For a personal knowledge base? I would stay far away from anything proprietary for personal notes. I love logseq though I'm increasingly worried it's abandonware
Obsidian is at least storing in markdown. Although some plugins probably add additional formatting that isn't standard.
My use case isn't likely to be a personal knowledge base, I've just never had any traction on that sort of thing beyond a blog/microblog. I'm wanting to use something specifically for organizing the building of a shop/ADU: todo lists, pinterest-like inspiration boards, costing spreadsheets...
https://anytype.io/ is the open-source CC of Notion AFAIK.
You don't lose anything from the proprietary nature of Obsidian because it's just markdown files all the way down.
For the sake of staying a computer nerd I decided to put all my notes in a private GitHub repo with help of a local 5b Gemma4 LLM. Is working extremely well. It doesn't matter in what format i type. I Use opencode for entering new notes.
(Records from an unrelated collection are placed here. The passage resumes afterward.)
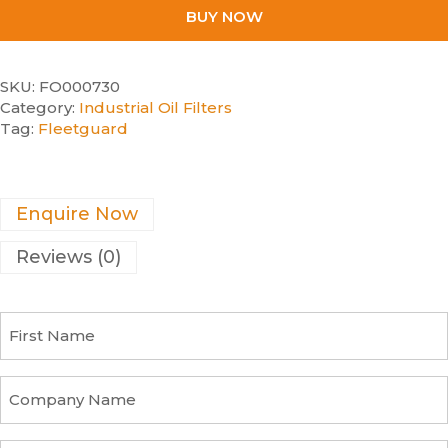
BUY NOW
SKU:
FO000730
Category:
Industrial Oil Filters
Tag:
Fleetguard
Enquire Now
Reviews (0)
F
i
r
s
C
t
o
N
m
a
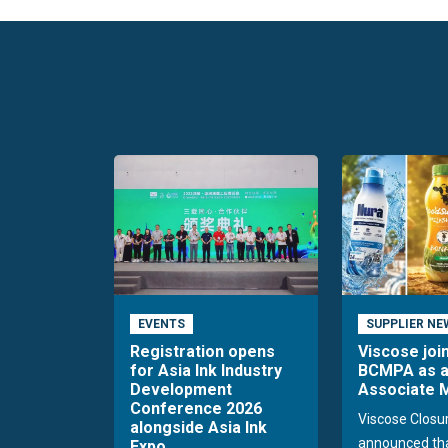
EVENTS
SUPPLIER NE
Registration opens
Viscose joi
for Asia Ink Industry
BCMPA as 
Development
Associate
Conference 2026
Viscose Closu
alongside Asia Ink
announced tha
Expo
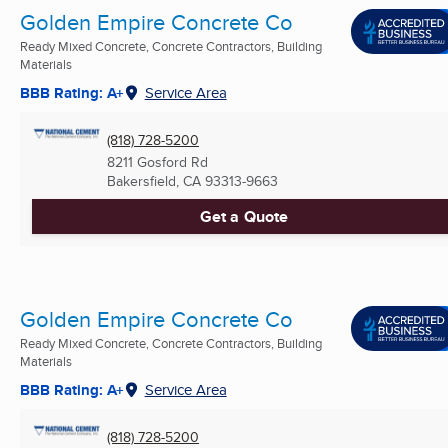
Golden Empire Concrete Co
Ready Mixed Concrete, Concrete Contractors, Building
Materials
BBB Rating: A+
Service Area
(818) 728-5200
8211 Gosford Rd
Bakersfield, CA
93313-9663
Get a Quote
Golden Empire Concrete Co
Ready Mixed Concrete, Concrete Contractors, Building
Materials
BBB Rating: A+
Service Area
(818) 728-5200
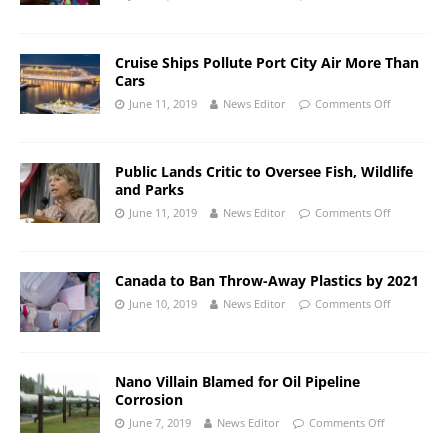
Cruise Ships Pollute Port City Air More Than
Cars
June 11, 2019
News Editor
Comments Off
Public Lands Critic to Oversee Fish, Wildlife
and Parks
June 11, 2019
News Editor
Comments Off
Canada to Ban Throw-Away Plastics by 2021
June 10, 2019
News Editor
Comments Off
Nano Villain Blamed for Oil Pipeline
Corrosion
June 7, 2019
News Editor
Comments Off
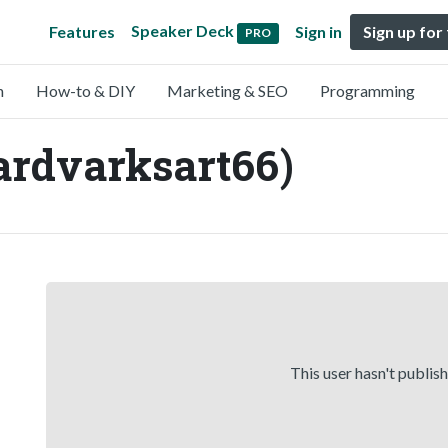
Speaker Deck
Features
Sign in
Sign up for
PRO
n
How-to & DIY
Marketing & SEO
Programming
ardvarksart66)
This user hasn't publis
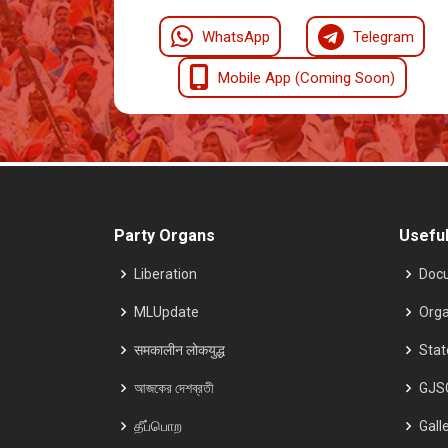
WhatsApp
Telegram
Mobile App (Coming Soon)
Party Organs
Useful
Liberation
Doc
MLUpdate
Orga
समकालीन लोकयुद्ध
Sta
আজকের দেশব্রতী
GJS
தீப்பொற
Gall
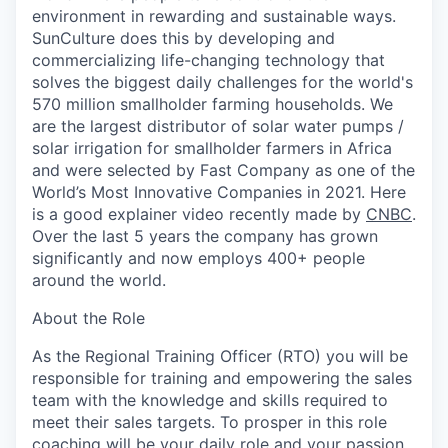
environment in rewarding and sustainable ways.
SunCulture does this by developing and
commercializing life-changing technology that
solves the biggest daily challenges for the world's
570 million smallholder farming households. We
are the largest distributor of solar water pumps /
solar irrigation for smallholder farmers in Africa
and were selected by Fast Company as one of the
World’s Most Innovative Companies in 2021. Here
is a good explainer video recently made by
CNBC
.
Over the last 5 years the company has grown
significantly and now employs 400+ people
around the world.
About the Role
As the Regional Training Officer (RTO) you will be
responsible for training and empowering the sales
team with the knowledge and skills required to
meet their sales targets. To prosper in this role
coaching will be your daily role and your passion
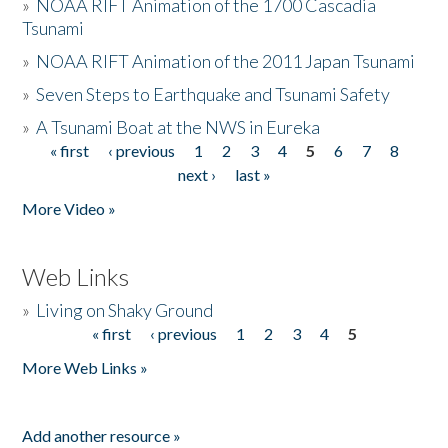
»
NOAA RIFT Animation of the 1700 Cascadia
Tsunami
»
NOAA RIFT Animation of the 2011 Japan Tsunami
»
Seven Steps to Earthquake and Tsunami Safety
»
A Tsunami Boat at the NWS in Eureka
« first
‹ previous
1
2
3
4
5
6
7
8
Pages
next ›
last »
More Video »
Web Links
»
Living on Shaky Ground
« first
‹ previous
1
2
3
4
5
Pages
More Web Links »
Add another resource »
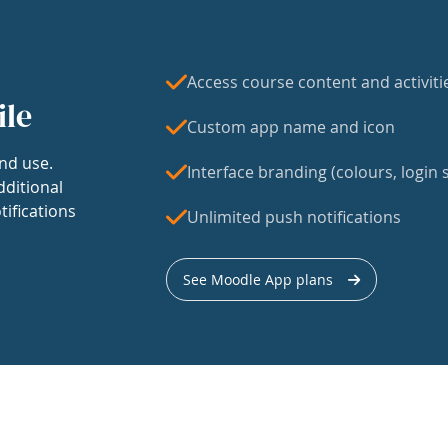
Access course content and activiti
ile
Custom app name and icon
nd use.
Interface branding (colours, login s
dditional
tifications
Unlimited push notifications
See Moodle App plans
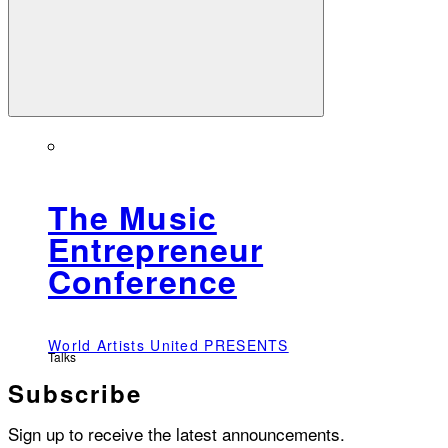
The Music
Entrepreneur
Conference
World Artists United PRESENTS
Talks
Subscribe
Sign up to receive the latest announcements.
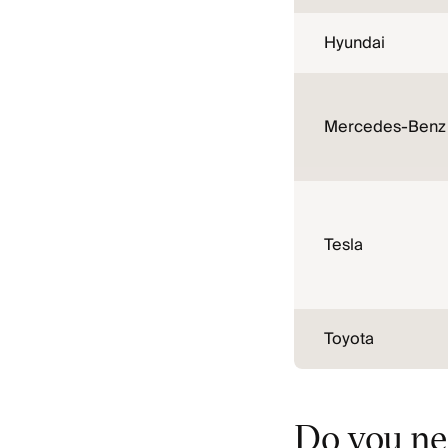
Hyundai
Mercedes-Benz
Tesla
Toyota
Do you ne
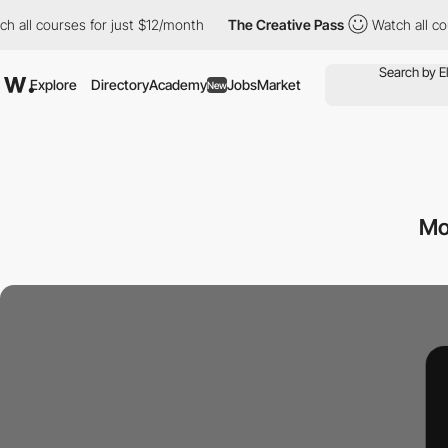
h all courses for just $12/month
The Creative Pass
Watch all co
Explore
Directory
Academy
Jobs
Market
New
Mo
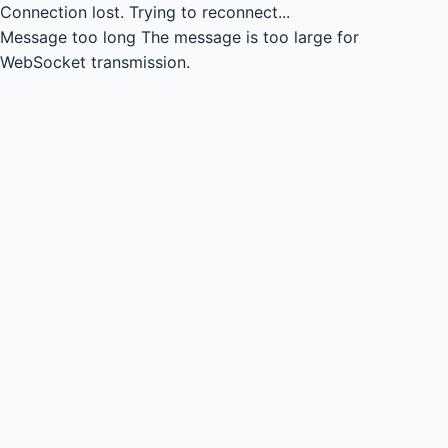
Connection lost.
Trying to reconnect...
Message too long
The message is too large for
WebSocket transmission.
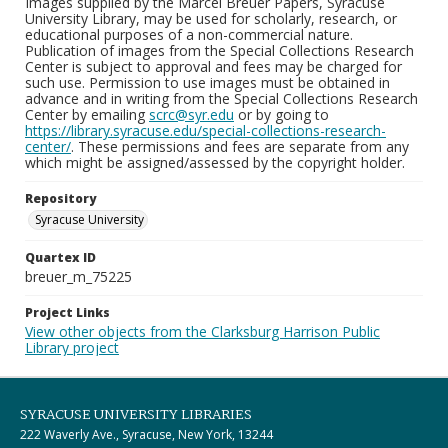
Images supplied by the Marcel Breuer Papers, Syracuse
University Library, may be used for scholarly, research, or
educational purposes of a non-commercial nature.
Publication of images from the Special Collections Research
Center is subject to approval and fees may be charged for
such use. Permission to use images must be obtained in
advance and in writing from the Special Collections Research
Center by emailing
scrc@syr.edu
or by going to
https://library.syracuse.edu/special-collections-research-
center/
. These permissions and fees are separate from any
which might be assigned/assessed by the copyright holder.
Repository
Syracuse University
Quartex ID
breuer_m_75225
Project Links
View other objects from the Clarksburg Harrison Public
Library project
SYRACUSE UNIVERSITY LIBRARIES
222 Waverly Ave., Syracuse, New York, 13244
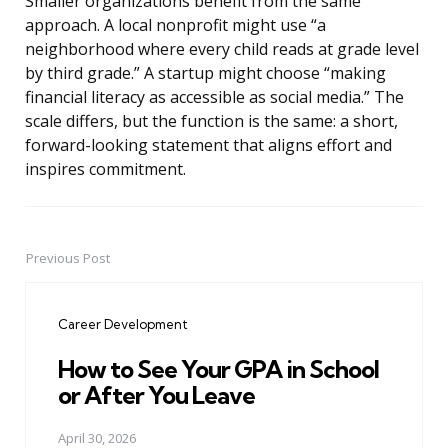
Smaller organizations benefit from the same
approach. A local nonprofit might use “a
neighborhood where every child reads at grade level
by third grade.” A startup might choose “making
financial literacy as accessible as social media.” The
scale differs, but the function is the same: a short,
forward-looking statement that aligns effort and
inspires commitment.
Previous Post
Post
navigation
Career Development
How to See Your GPA in School
or After You Leave
April 30, 2026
Logseq isn't abandonware - they're in the process of rebuilding the app from the ground up to be database-driven, rather than house-brand Markdown as the source of truth and a database constructed from the files afterwards.
I'm not saying it's the most likely project to survive, but they've been working in quiet mode for a good while now.
Logseq was captured by VC a long time ago. They switched from open files to a database, their synching product is closed source (not selfhostable), and they have built-in telemetry.